The License Agreement allows us, among other things, to develop and sell, without limitation, any gene, gene-product or protein-based LDTs using HDC’s technology in the Field and provides for sublicensing rights and the assignment of the License Agreement, in whole or in part, in our sole discretion. The License Agreement further provides us with access to certain HDC personnel and consulting resources in the fields of mathematics and in genetic and molecular test development. The Licensed Know-How also includes, among other things, certain tests, algorithms and computer software which have already been developed by HDC.

We have agreed to use our best efforts to commercialize certain products within one year of the date of the License Agreement, subject to two one-year extensions per product if needed, including LDTs for prostate, colon and pancreatic cancer and software to automate the interpretation of cytogenetics and flow cytometry (collectively, the “Initial Licensed Products”).

If we have not generated $5.0 million of net revenue from products, services and sublicensing arrangements pursuant to the License Agreement within five years of the effective date, HDC may, at its option, revoke the exclusivity with respect to any one or more of the Initial Licensed Products, subject to certain conditions.

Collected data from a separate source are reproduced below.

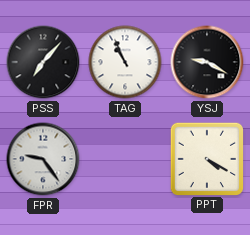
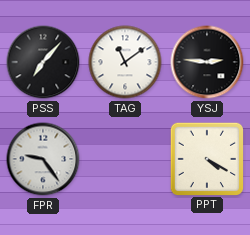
TAG: 10:56 -> 11:09
YSJ: 9:20 -> 2:46
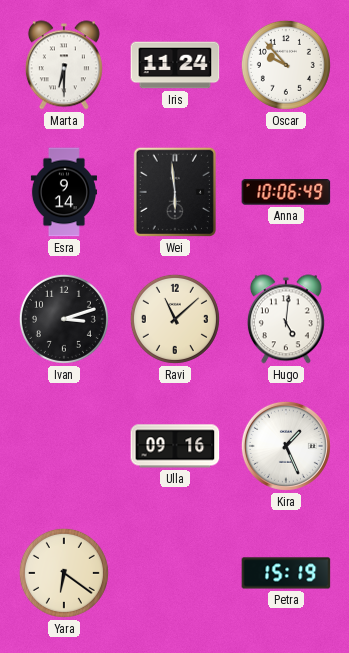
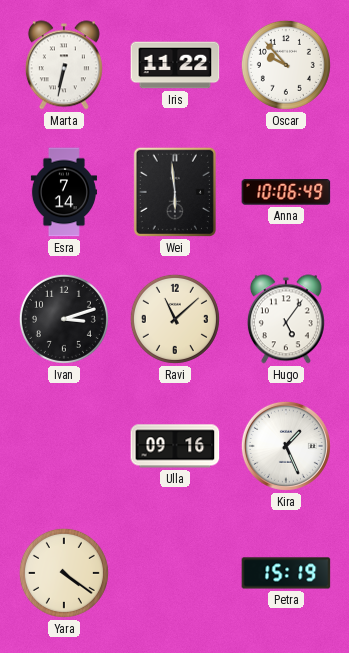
Marta: 6:30 -> 6:32
Iris: 11:24 -> 11:22
Esra: 9:14 -> 7:14
Hugo: 5:01 -> 5:06
Yara: 6:21 -> 4:21
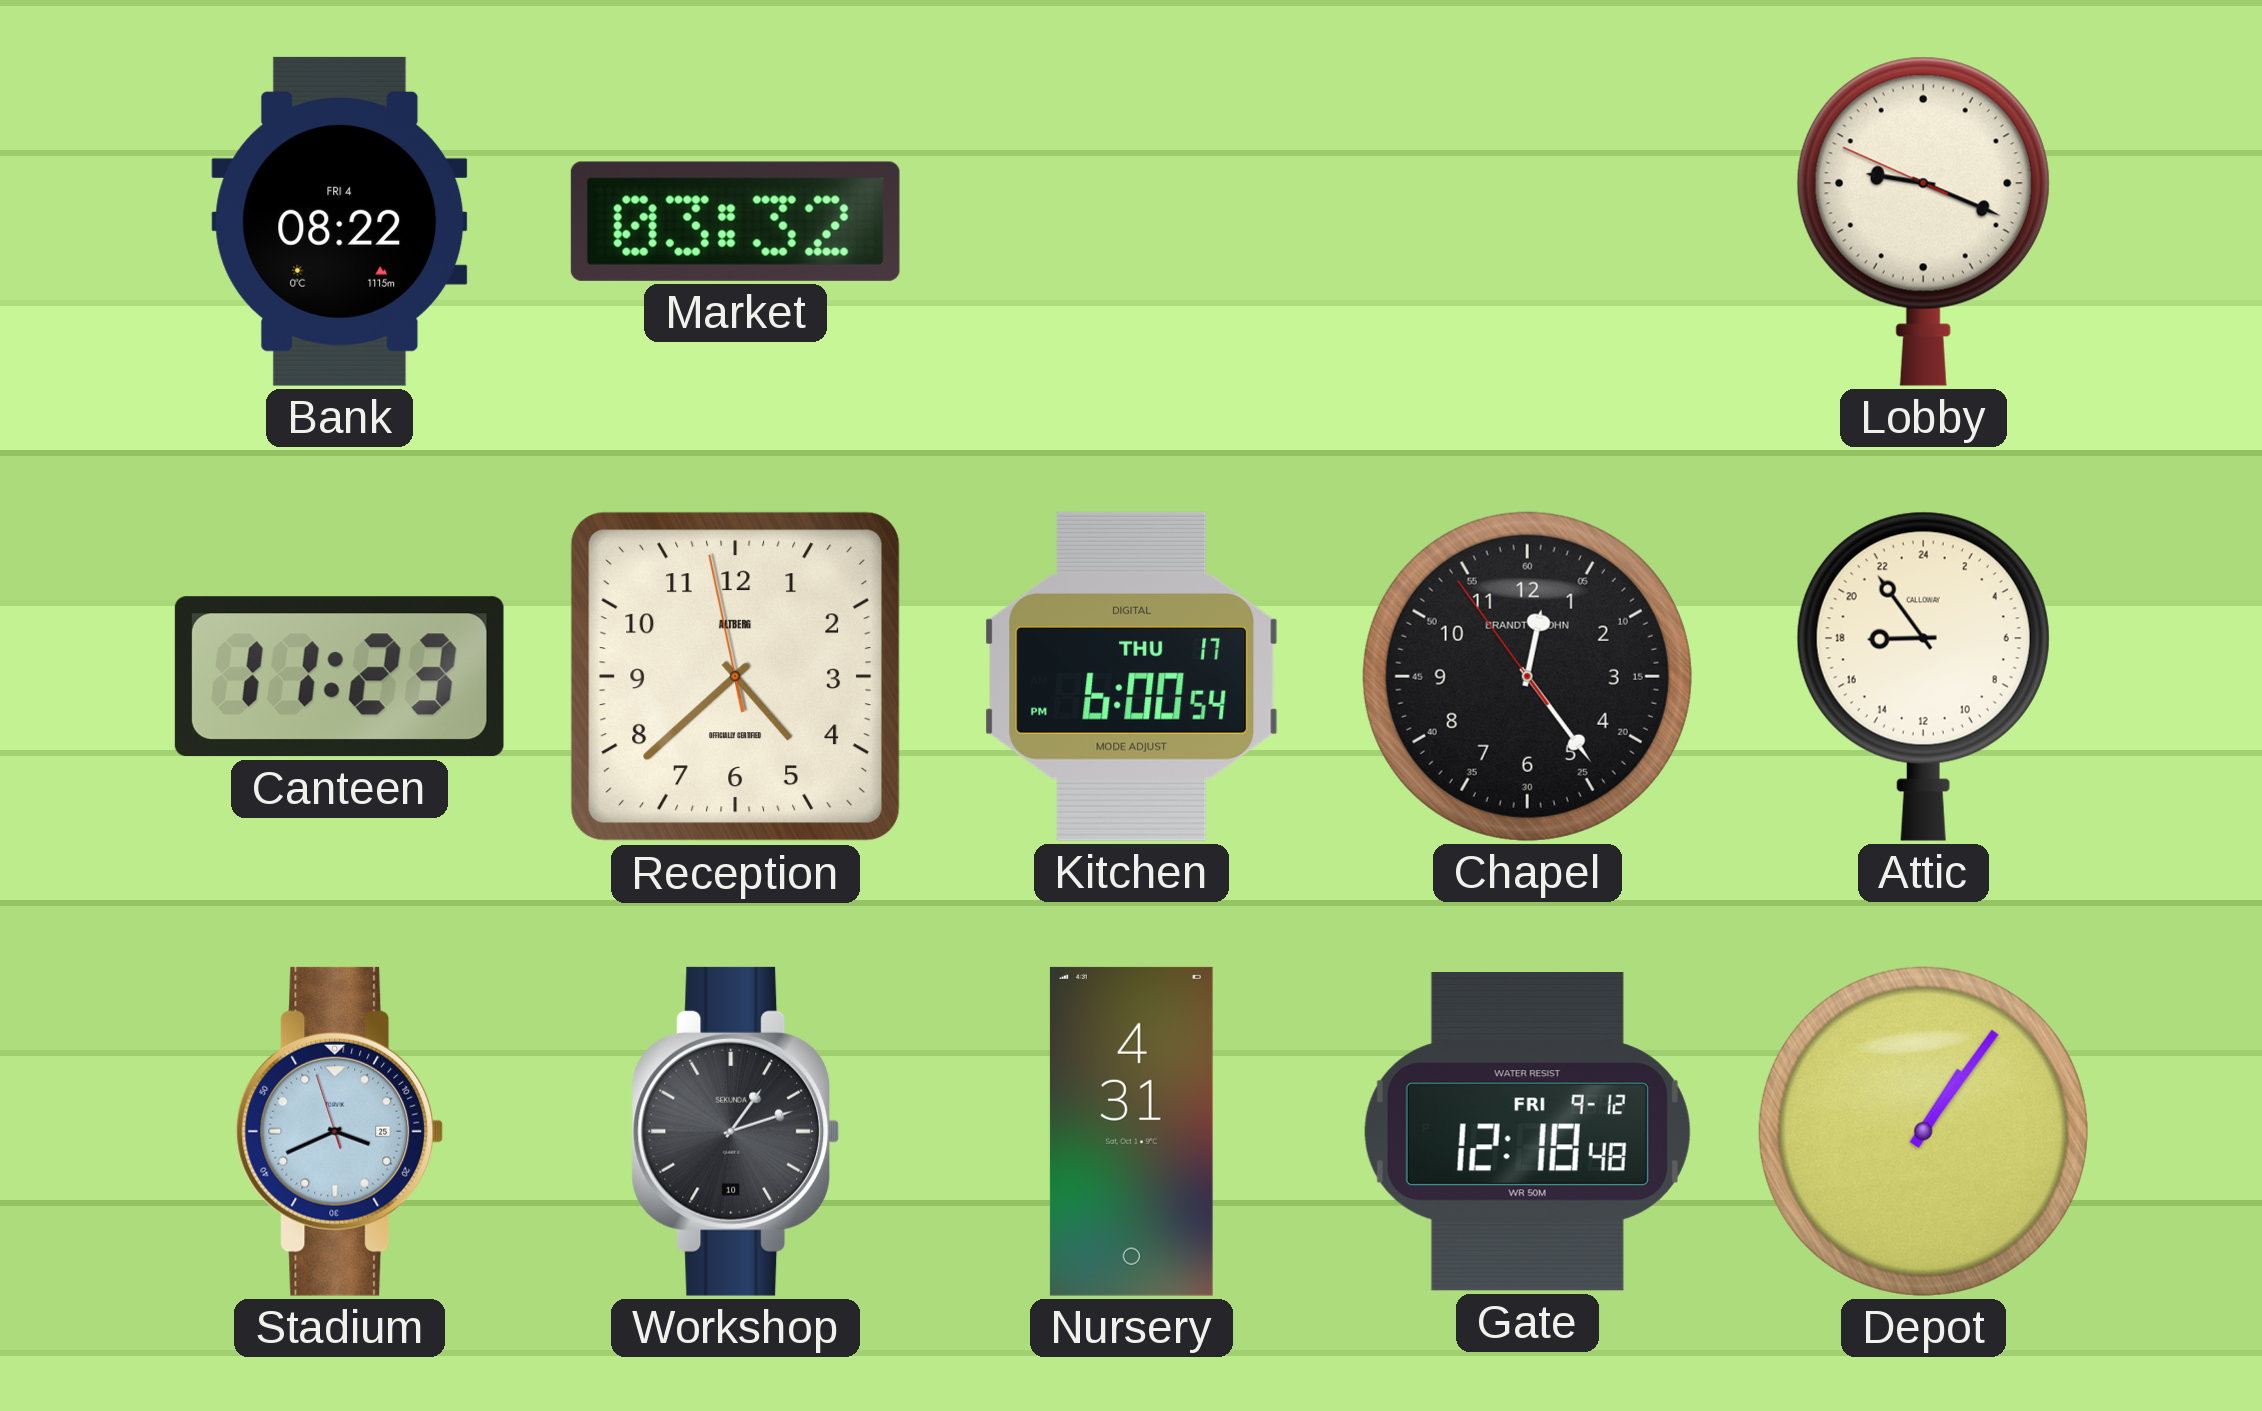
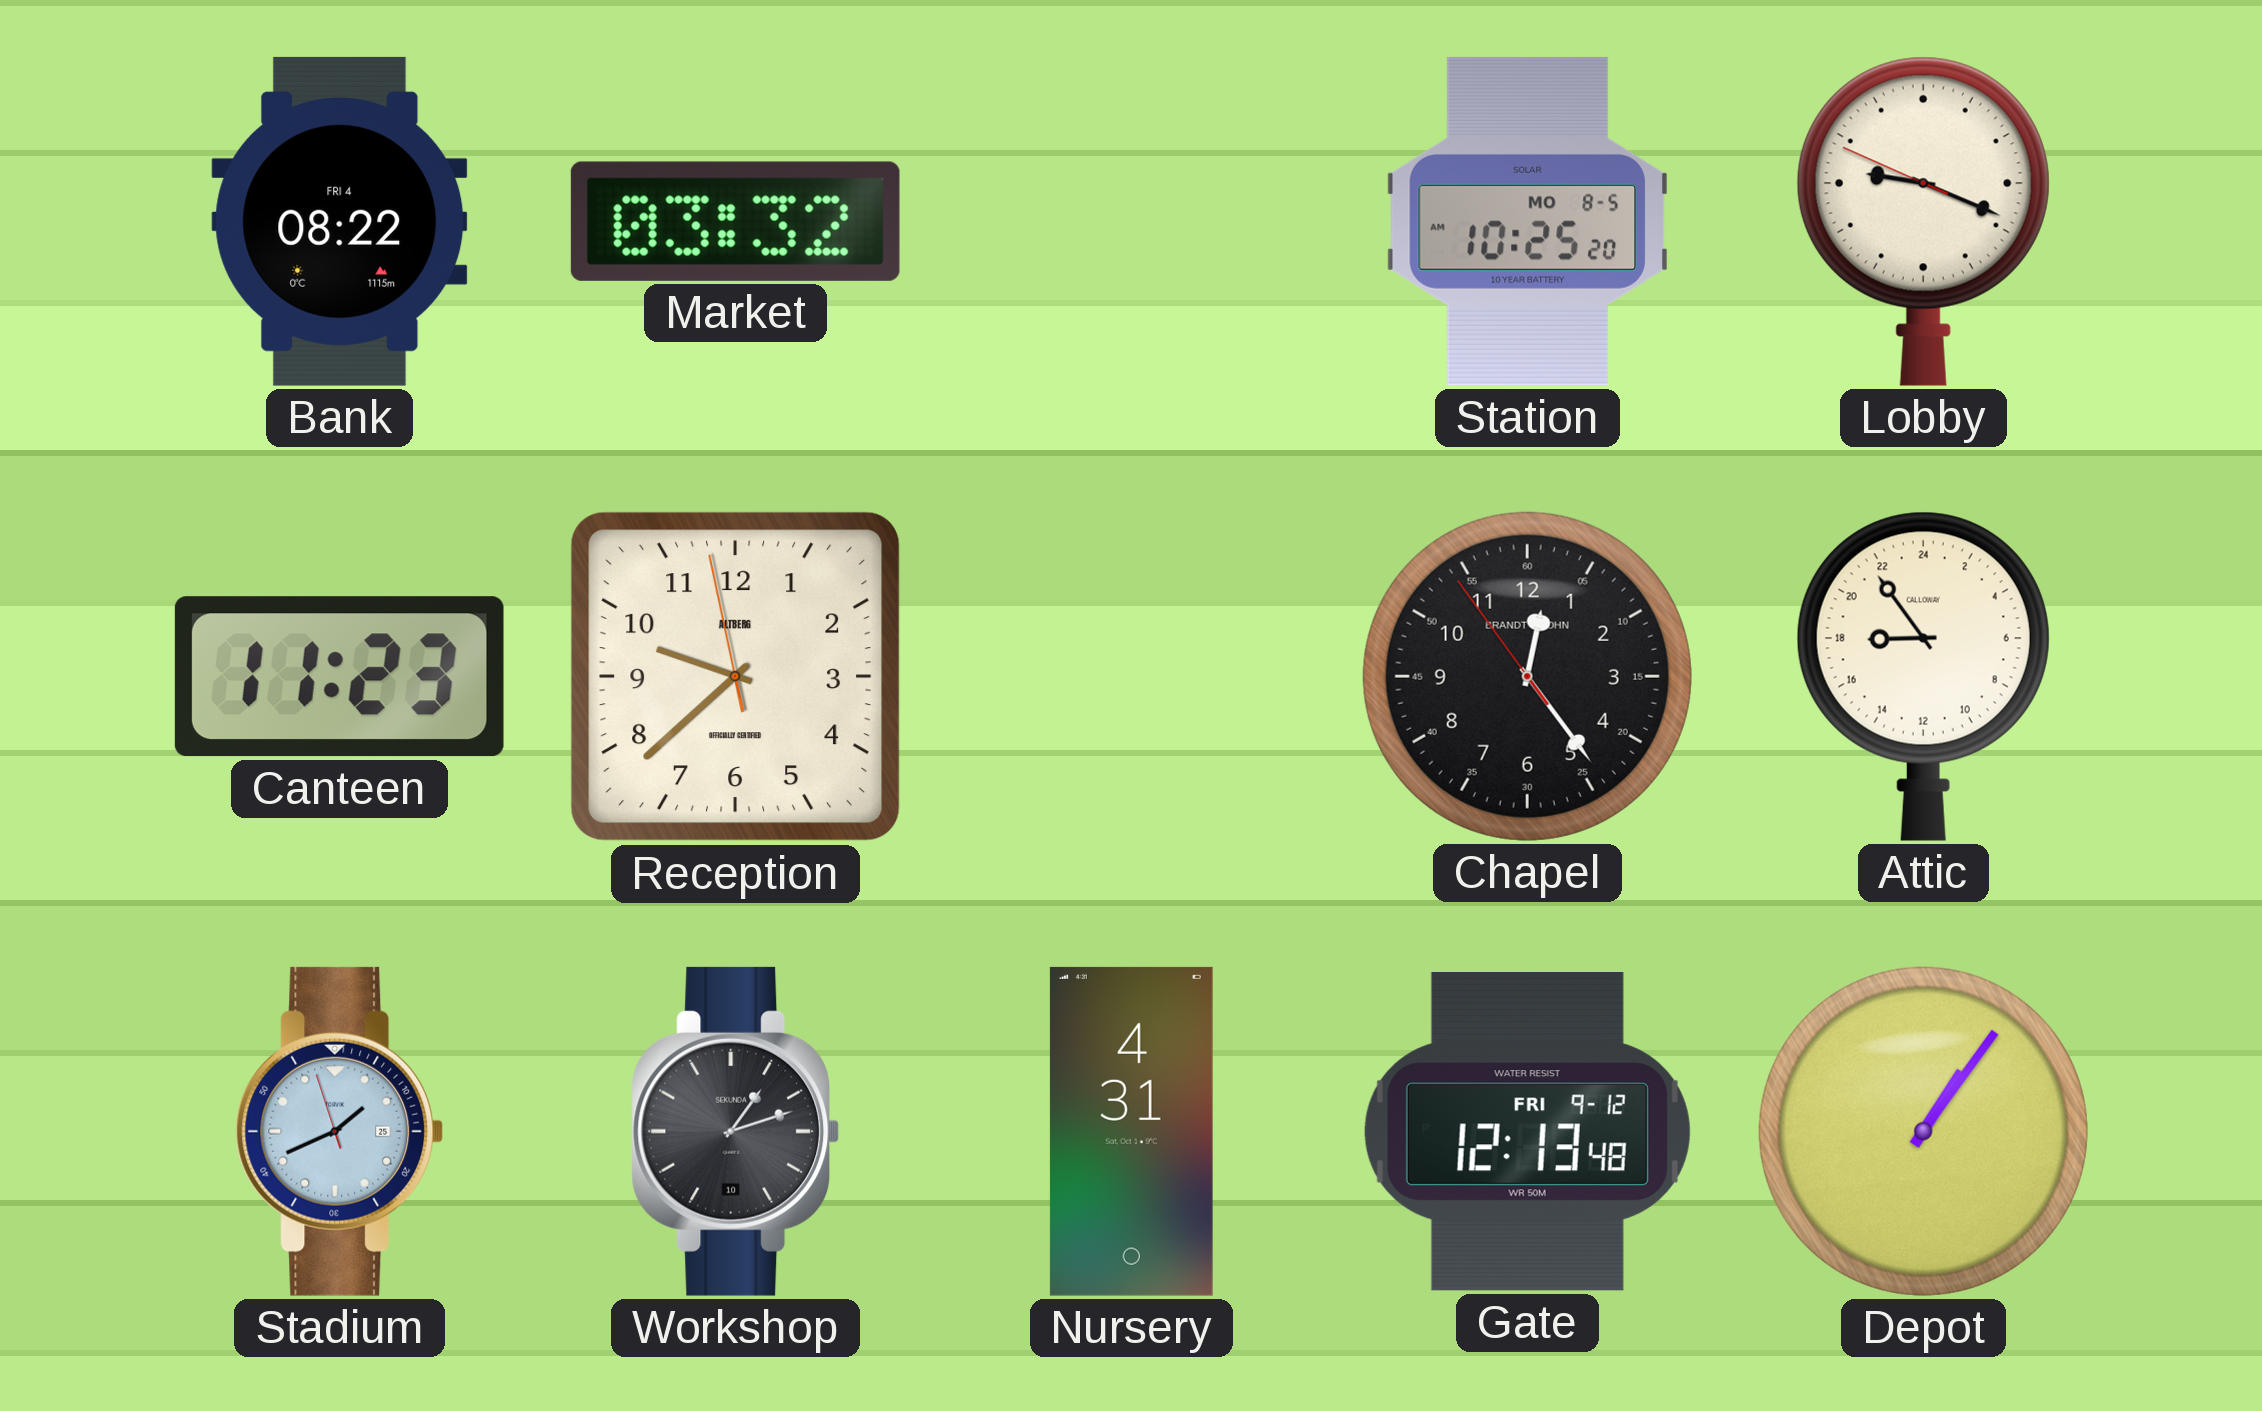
Station: none -> 10:25
Reception: 4:37 -> 9:37
Kitchen: 6:00 -> none
Stadium: 3:40 -> 1:40
Gate: 12:18 -> 12:13
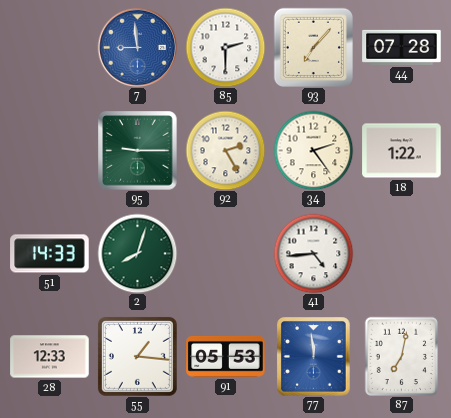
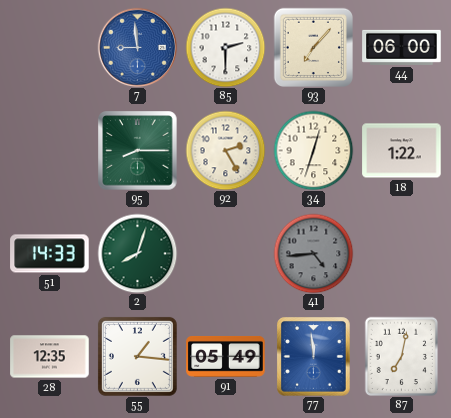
44: 07:28 -> 06:00
95: 9:15 -> 8:15
34: 2:24 -> 12:33
41 dial: white -> grey
28: 12:33 -> 12:35
91: 05:53 -> 05:49
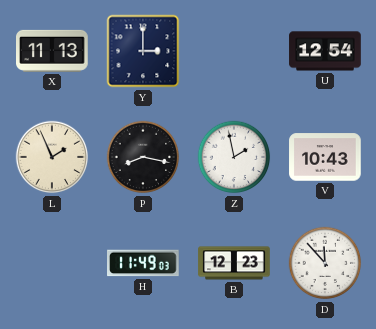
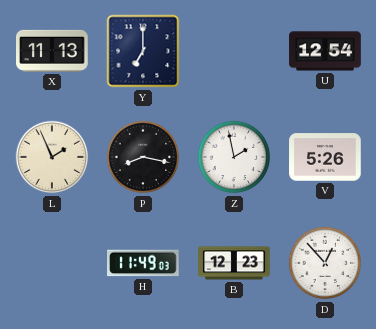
Y: 3:00 -> 7:00
V: 10:43 -> 5:26
D: 11:53 -> 12:53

In addition, the License Agreement provides for milestone payments to HDC, in cash or stock, based on sublicensing revenue and revenue generated from products developed as a result of the License Agreement. Milestone payments are in increments of $500,000 for every $2,000,000 in GAAP revenue recognized by us up to a total of $5,000,000 in potential milestone payments. After $20,000,000 in cumulative GAAP revenue has been recognized by us, HDC will receive a royalty of (i) 6.5% (subject to adjustment under certain circumstances) of Net Revenue (as defined in the License Agreement) generated from all Licensed Uses except for the cytogenetics and flow cytometry interpretation system and (ii) a royalty of 50% of Net Revenue (after the recoupment of certain development and commercialization costs) that we derive from any sublicensing arrangements for the cytogenetics and flow cytometry interpretation system.

The intangible assets were valued at fair value based on cost of the assets as we acquired the assets in an arms-length transaction. We present intangible assets net of accumulated amortization in our financial statements. We have three classes of intangible assets and each class of intangible assets is amortized over its estimated service period from service date through the weighted average patent expiration date of each class of patents or the period of economic benefit. We continually review the estimated pattern in which the economic benefits will be consumed and adjust the amortization period and our pattern to match our estimate.

We had no intangible assets on December 31, 2011 and at December 31, 2012 intangible assets consisted of the following (in thousands):

 

                             
   

Weighted

Average
Amortization

Period

  December 31, 2012  
        COST     Accumulated
Amortization
    Net  
         

Support Vector Machine (SVM) technology

  108 months   $ 500     $ 56     $ 444  
         

Laboratory developed test (LDT) technology

  164 months     1,482       81       1,401  
         

Flow Cytometry and Cytogenetics technology

  202 months     1,000       45       955  
       

 

 

   

 

 

   

 

 

 

Total

      $ 2,982     $ 182     $ 2,800  
       

 

 

   

 

 

   

 

 

 

The Company evaluates the possible impairment of its intangibles assets under the provisions of FASB codification 350-30-35. The Company reviews the recoverability of its long-lived assets if events or changes in circumstances indicate the assets may be impaired. Evaluation of possible impairment is based on the Company’s ability to recover the asset from the expected future pretax cash flows (undiscounted and without interest charges) of the related operations. If the expected undiscounted pretax cash flows are less than the carrying amount of such asset, an impairment loss is recognized for the difference between the estimated fair value and carrying amount of the asset. No impairment loss was recognized in the fiscal year ended December 31, 2012.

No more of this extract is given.